Well as you know I grow up in Australia and I am East Asian. The world that I grow up with has always been materialistic, and as my education is mainly done in Australia, vast majority of our textbooks come from the US.
I have lived 6 months in Australia, and all I can say is that I see it as a small version of the US South (Queensland would be Florida, and the rest would be mostly Texas, California and what's in between). I noticed that North-East Asians are much closer to the Americans than the Europeans, for their materialism, self-centrism, ignorance of the world, emphasis of education to get a job rather than to form the mind and give the passion to learn, etc.
These are countries where money make your respected, while in Europe people try to hide their money so as not to engender envy, jealousy and troubles. In the USA, Australia and East Asia, people's aim in life is to be rich, get married and have children; in Europe it is to be happy, with or without being riched or being married. Let's say that Europeans have a much more philosophical approach and value more quality of life over symbols and status. In a sense, Europeans care less about what other people think of them, they are more independent-minded.

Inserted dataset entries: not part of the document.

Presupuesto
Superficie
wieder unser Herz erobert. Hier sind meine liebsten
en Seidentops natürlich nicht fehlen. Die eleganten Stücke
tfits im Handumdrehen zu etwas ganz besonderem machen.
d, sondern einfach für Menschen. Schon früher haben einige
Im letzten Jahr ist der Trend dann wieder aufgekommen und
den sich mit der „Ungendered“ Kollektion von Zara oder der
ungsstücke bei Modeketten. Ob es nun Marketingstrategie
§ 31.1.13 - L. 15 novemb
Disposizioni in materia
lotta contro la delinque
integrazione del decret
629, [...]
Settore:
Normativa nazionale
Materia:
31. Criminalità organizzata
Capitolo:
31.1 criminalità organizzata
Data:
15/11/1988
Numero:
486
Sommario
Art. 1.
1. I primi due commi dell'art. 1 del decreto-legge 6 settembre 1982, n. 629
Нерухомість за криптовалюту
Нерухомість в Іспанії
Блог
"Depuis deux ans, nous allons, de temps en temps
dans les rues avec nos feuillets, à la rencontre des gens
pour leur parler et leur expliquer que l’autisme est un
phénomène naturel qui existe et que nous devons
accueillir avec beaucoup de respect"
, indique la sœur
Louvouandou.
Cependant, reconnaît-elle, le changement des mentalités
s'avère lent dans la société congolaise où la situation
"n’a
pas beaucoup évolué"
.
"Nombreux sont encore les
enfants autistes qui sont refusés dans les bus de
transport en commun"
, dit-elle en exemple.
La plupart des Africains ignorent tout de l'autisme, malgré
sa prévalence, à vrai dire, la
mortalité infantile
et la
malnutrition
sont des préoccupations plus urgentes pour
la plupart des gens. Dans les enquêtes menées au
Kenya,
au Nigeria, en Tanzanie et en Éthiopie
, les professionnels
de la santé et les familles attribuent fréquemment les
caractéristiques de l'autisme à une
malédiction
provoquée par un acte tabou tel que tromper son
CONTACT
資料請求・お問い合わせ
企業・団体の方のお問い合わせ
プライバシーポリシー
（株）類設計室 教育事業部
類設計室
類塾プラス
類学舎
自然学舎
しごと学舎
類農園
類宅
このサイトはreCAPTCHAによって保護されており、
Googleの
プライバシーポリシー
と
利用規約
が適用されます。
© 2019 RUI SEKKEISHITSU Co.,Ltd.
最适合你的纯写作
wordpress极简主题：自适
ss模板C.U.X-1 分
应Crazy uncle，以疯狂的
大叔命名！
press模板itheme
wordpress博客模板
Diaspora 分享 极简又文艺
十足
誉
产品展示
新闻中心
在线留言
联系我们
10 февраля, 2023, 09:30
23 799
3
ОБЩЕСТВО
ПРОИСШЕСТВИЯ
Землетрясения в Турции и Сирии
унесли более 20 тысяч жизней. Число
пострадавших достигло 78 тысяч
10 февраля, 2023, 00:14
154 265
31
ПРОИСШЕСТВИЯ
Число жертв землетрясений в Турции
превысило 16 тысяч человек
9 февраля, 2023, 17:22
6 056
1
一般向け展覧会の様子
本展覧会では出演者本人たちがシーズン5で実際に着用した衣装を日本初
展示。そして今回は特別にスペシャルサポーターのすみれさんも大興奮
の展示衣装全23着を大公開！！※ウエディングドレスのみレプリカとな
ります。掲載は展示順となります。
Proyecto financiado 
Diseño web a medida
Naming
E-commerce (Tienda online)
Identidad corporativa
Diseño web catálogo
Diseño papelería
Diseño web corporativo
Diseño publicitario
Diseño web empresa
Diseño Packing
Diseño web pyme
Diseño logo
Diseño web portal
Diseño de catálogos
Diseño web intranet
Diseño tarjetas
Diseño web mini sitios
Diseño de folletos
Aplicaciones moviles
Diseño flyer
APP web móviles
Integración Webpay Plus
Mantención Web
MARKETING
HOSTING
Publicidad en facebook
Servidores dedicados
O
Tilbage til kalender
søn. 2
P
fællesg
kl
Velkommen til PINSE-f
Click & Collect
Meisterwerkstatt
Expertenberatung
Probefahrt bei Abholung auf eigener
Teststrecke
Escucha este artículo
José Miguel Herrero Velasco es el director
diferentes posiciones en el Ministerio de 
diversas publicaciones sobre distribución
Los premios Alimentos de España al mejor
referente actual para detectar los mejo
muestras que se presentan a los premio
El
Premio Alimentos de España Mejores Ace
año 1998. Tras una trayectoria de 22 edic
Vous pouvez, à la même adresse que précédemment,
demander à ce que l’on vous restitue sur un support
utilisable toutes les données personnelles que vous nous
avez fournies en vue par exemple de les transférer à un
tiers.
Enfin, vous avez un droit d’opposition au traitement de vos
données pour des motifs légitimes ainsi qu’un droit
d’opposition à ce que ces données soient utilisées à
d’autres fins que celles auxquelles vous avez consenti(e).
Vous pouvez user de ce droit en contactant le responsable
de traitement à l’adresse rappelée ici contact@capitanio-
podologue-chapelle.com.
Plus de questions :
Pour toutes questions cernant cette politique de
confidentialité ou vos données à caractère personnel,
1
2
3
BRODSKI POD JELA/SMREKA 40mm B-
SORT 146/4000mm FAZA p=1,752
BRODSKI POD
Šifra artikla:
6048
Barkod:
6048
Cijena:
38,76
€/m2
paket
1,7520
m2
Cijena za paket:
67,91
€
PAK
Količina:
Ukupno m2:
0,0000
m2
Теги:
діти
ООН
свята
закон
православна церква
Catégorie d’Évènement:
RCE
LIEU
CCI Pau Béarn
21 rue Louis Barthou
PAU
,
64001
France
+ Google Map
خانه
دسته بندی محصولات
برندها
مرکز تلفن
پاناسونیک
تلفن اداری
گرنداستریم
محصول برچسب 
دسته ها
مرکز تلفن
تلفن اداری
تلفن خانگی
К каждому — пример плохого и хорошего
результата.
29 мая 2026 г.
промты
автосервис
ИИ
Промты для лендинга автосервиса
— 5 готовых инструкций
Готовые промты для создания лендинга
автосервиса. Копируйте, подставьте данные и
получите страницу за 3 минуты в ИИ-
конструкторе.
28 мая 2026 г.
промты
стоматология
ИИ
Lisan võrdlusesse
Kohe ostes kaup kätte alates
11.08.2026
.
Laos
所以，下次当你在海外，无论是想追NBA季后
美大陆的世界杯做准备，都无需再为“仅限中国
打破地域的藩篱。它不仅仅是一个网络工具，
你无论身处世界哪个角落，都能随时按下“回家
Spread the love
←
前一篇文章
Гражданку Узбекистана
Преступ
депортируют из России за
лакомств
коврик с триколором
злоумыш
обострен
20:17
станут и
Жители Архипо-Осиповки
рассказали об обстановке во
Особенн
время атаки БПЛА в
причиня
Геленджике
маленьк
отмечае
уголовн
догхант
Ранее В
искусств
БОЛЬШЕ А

Europe is not a society of "losers" and "winners" like in the US and East Asia. What makes you respected is your education, your behaviour, your manners or general knowledge, your kindness, your talent, possibly even your lineage (e.g. nobility), BUT not your money or your job title. Here ministers, who have special car plates, change their car plates to normal ones for discretion's sake (they put their ministerial plate behind the windscreen when parked in areas reserved for government cars to prove their identity). I think it reflects well this difference of mentality. In East Asia, modesty is usually valued, but when it comes to money, I was shocked to find out that showing off was not only okay, but almost necessary to gain people's respect.